### Task details
Determine the number of lines in the data that include the word "posetu", and write only that number.

### Extracted information

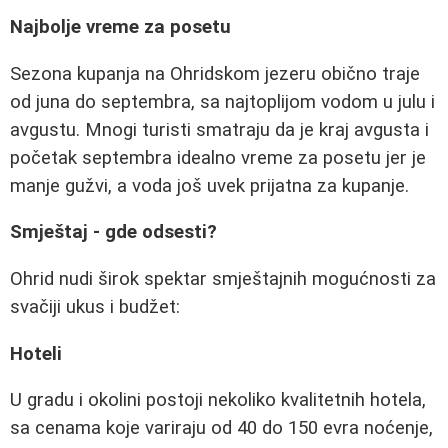
Najbolje vreme za posetu
Sezona kupanja na Ohridskom jezeru obično traje
od juna do septembra, sa najtoplijom vodom u julu i
avgustu. Mnogi turisti smatraju da je kraj avgusta i
početak septembra idealno vreme za posetu jer je
manje gužvi, a voda još uvek prijatna za kupanje.
Smještaj - gde odsesti?
Ohrid nudi širok spektar smještajnih mogućnosti za
svačiji ukus i budžet:
Hoteli
U gradu i okolini postoji nekoliko kvalitetnih hotela,
sa cenama koje variraju od 40 do 150 evra noćenje,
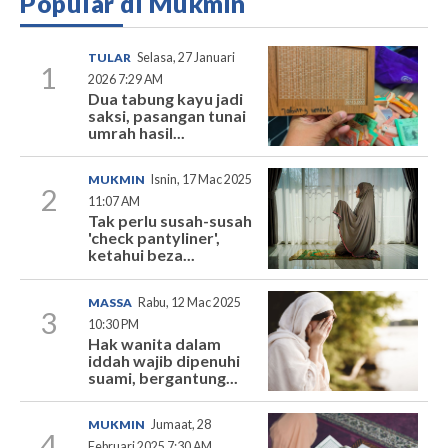
Popular di Mukmin
TULAR
Selasa, 27 Januari
1
2026 7:29 AM
Dua tabung kayu jadi
saksi, pasangan tunai
umrah hasil...
MUKMIN
Isnin, 17 Mac 2025
2
11:07 AM
Tak perlu susah-susah
'check pantyliner',
ketahui beza...
MASSA
Rabu, 12 Mac 2025
3
10:30 PM
Hak wanita dalam
iddah wajib dipenuhi
suami, bergantung...
MUKMIN
Jumaat, 28
4
Februari 2025 7:30 AM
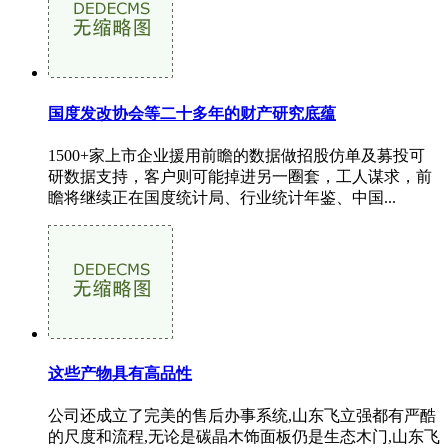
国度发改协会等二十多年的财产研究底蕴
1500+家上市企业援用前瞻的数据做招股仿单及募投可
研数据支持，客户则可能掉进另一圈套，工人谋求，前
瞻将继续正在国度统计局、行业统计年鉴、中国...
这些产物具有高品性
公司还成立了完美的售后办事系统,山东飞立强都有严酷
的尺度和流程,无论是碳晶木饰面板仍是生态木门,山东飞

### Task result
2